Please Stop Paying to Teach SPSS

Date: 2023-03-24

Summary

I make the case for why universities should not pay for bulk SPSS licenses for students, and build statistics curricula around it. My main points boil down to that constituting unpaid advertising, and creating vendor-lockin, when there are plenty of better alternatives. Contrary to popular expectations I will not argue for replacing SPSS with R on all courses. Instead, I’ll even suggest relying solely on interactive simulations, other teaching aids, and teaching no software at all in introductory stats courses. Ok… Those simulations can be built as R/Shiny apps, but they don’t have to…

Why Universities Shouldn’t Pay to Teach Software

As the title of this post suggests, the main point I wish to get across is that there’s little reason for universities to continue to buy bulk licenses for SPSS. To be clear, I see how for some institutions who have researchers who feel more productive in SPSS there might be a reason to buy a few licenses for them, but not a bulk license for all students.

I Have Nothing Against IBM

I’d just like to take a second to clarify that I have nothing against IBM, nor do I have anything against people making a profit out of running an IT business. I also don’t have a problem with public institutions buying services from private entities. Note, that I actually like IBM and appreciate all they have done for the IT industry. IBM currently owns Red Hat, one of the biggest businesses built on building, selling, and managing Linux distributions. If you know me, you would know I have a very strong preference for free and open source software (FOSS), and I do believe science should be built on FOSS, not on proprietary software. However, my arguments for not basing curricula around SPSS would hold even if SPSS became FOSS.

Teaching is Advertising

The first thing I think that universities forget is that by teaching a given software they are advertising it. They are implicitly conferring their more or less prestigious seal of approval. Students may then perceive the software as being an industry standard or of academic rigor.

Teaching Leads to Vendor-Lockin

Teaching a particular program, and only that particular program, at an educational institution can do more than advertise that program. It can lead students to be vendor-locked to that particular application.

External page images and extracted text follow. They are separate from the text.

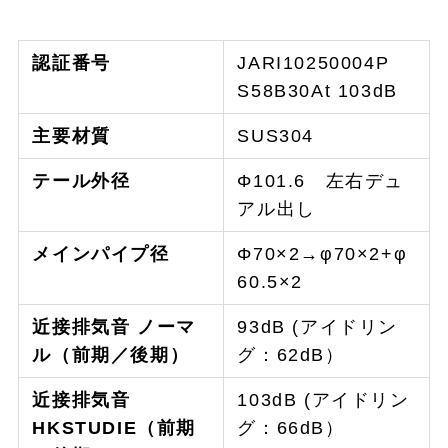
認証番号
JARI10250004P
S58B30At 103dB
主要材質
SUS304
テール外径
Φ101.6 左右デュ
アル出し
メインパイプ径
Φ70×2→φ70×2+φ
60.5×2
近接排気音 ノーマ
93dB (アイドリン
ル（前期／後期）
グ：62dB）
近接排気音
103dB (アイドリン
HKSTUDIE（前期
グ：66dB）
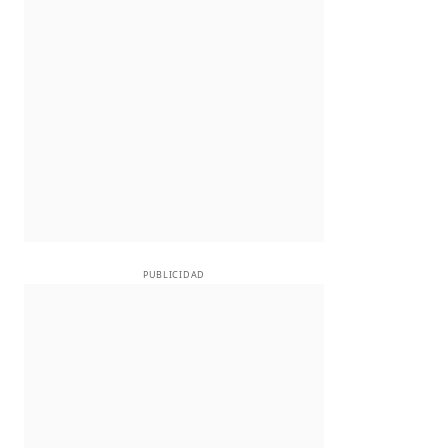
PUBLICIDAD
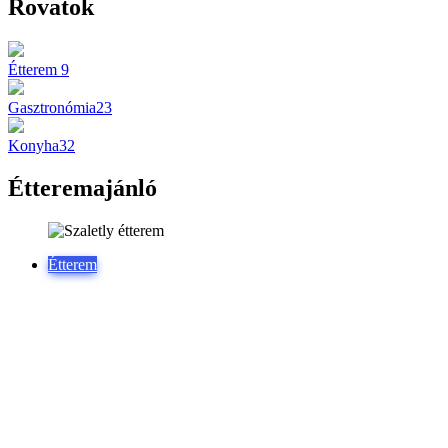
Konyha
32
Étteremajánló
Étterem
Szaletly étterem: ahol a házias magyar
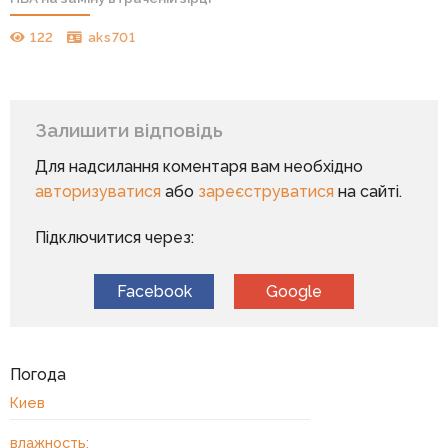
122
aks701
Залишити відповідь
Для надсилання коментаря вам необхідно
авторизуватися
або
зареєструватися
на сайті.
Підключитися через:
Facebook
Google
Погода
Киев
влажность:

A student who only learned a given software at their university is less likely to go through the trouble of learning a new software. Students are also more likely to look for employment opportunities that specify knowledge of that program as a requirement, and are more likely to shy away from employers asking for expertise in a competing product. This can either lead students to waste their time (that’s scarcer when they’re on the job hunt) learning a new software, or to employers having to change their software stack to accommodate the preferences of the talent pool. I reckon that if Windows wasn’t taught on elementary and high school it wouldn’t have the monopoly it has today… This is all to say that universities do more than advertise the software they use, they train new generations of professional on it, and can change market preferences. In turn, this means companies have tremendous vested interests in getting their software to be taught at universities. That’s why they offer it at discount prices or even for free for student use.

I believe we’re at a point where the value proposition of SPSS being taught at introductory is so strongly tipped in favors IBM’s interests, versus those of students or universities, that universities should be getting paid by IBM to teach it, not the other way around. Whatever discount IBM is giving to your university it is not enough, your university shouldn’t be spending a dime on student licenses, it should be making top dollar for continue to stick with it, when there are so many alternatives. Obviously, I’m speaking from an economical sense, if the goal is teaching excellence and arming students with the tools for the future, than SPSS should not be taught at all, or should be taught in conjunction with its alternatives.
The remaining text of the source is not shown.